What you have to do: Across the entries below, the lines containing "عراقى" should be counted and only their number returned.

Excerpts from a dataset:
......
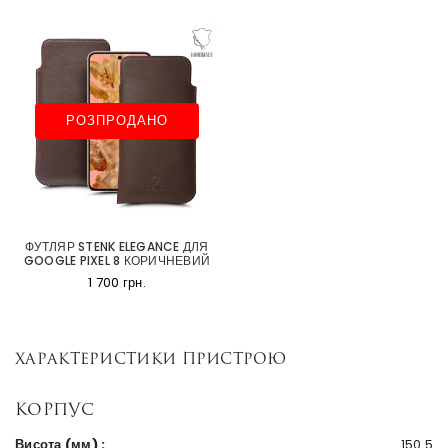
РОЗПРОДАНО
ФУТЛЯР STENK ELEGANCE ДЛЯ
GOOGLE PIXEL 8 КОРИЧНЕВИЙ
1 700 грн.
Характеристики пристрою
Корпус
Висота (мм) :
150.5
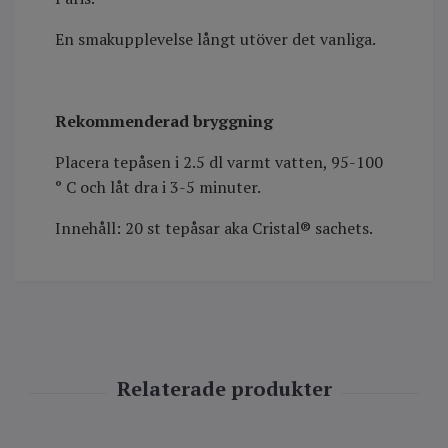
En smakupplevelse långt utöver det vanliga.
Rekommenderad bryggning
Placera tepåsen i 2.5 dl varmt vatten, 95-100
° C och låt dra i 3-5 minuter.
Innehåll: 20 st tepåsar aka Cristal® sachets.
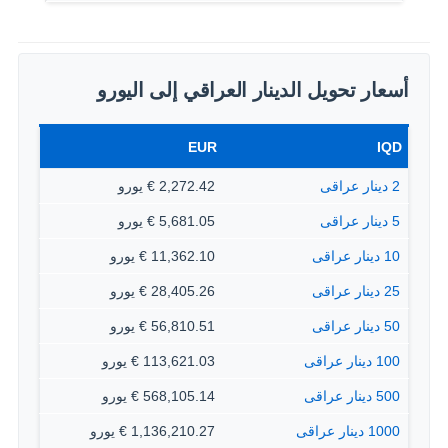
أسعار تحويل الدينار العراقي إلى اليورو
EUR
IQD
2 دينار عراقى
2,272.42 € يورو
5 دينار عراقى
5,681.05 € يورو
10 دينار عراقى
11,362.10 € يورو
25 دينار عراقى
28,405.26 € يورو
50 دينار عراقى
56,810.51 € يورو
100 دينار عراقى
113,621.03 € يورو
500 دينار عراقى
568,105.14 € يورو
1000 دينار عراقى
1,136,210.27 € يورو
......
Final answer: 8